Description of the task:
From the entries below, copy every line that has the word "Lanzarote".

Given information:
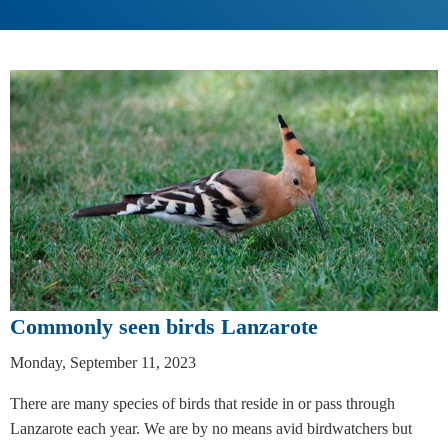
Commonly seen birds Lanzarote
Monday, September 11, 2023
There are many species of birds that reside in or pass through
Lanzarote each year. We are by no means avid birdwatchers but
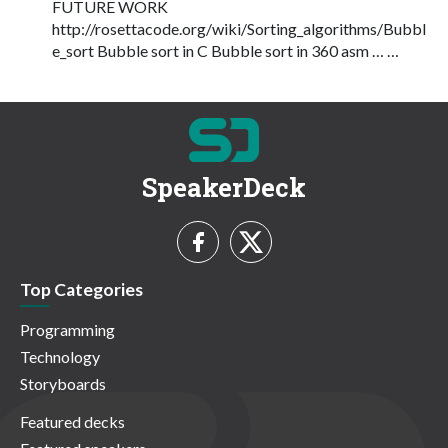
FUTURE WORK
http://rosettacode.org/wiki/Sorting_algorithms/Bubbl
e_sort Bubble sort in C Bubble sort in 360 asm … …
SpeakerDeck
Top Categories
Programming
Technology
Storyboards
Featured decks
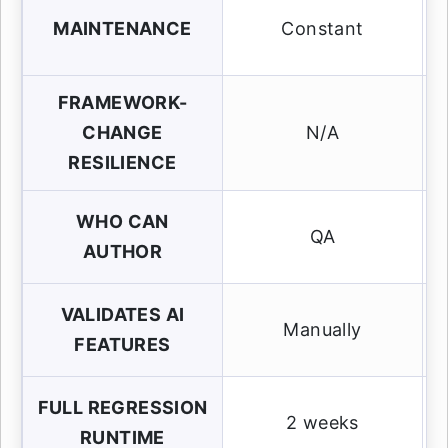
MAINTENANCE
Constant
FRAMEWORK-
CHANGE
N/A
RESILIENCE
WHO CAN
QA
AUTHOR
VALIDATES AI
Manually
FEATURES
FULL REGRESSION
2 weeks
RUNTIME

---

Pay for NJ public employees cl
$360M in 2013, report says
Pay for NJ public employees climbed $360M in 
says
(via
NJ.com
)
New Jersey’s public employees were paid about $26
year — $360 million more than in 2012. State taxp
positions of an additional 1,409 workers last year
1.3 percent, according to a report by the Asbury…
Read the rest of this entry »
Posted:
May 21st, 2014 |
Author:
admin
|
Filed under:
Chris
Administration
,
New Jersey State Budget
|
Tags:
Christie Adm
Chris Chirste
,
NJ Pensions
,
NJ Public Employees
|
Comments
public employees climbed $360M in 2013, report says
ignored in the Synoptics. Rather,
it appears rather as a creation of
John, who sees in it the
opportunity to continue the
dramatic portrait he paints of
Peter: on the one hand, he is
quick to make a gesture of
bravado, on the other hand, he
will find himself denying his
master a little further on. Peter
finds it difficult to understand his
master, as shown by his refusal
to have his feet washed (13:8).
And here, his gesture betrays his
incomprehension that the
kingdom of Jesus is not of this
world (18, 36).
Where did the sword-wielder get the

Reply:
Commonly seen birds Lanzarote
Lanzarote each year. We are by no means avid birdwatchers but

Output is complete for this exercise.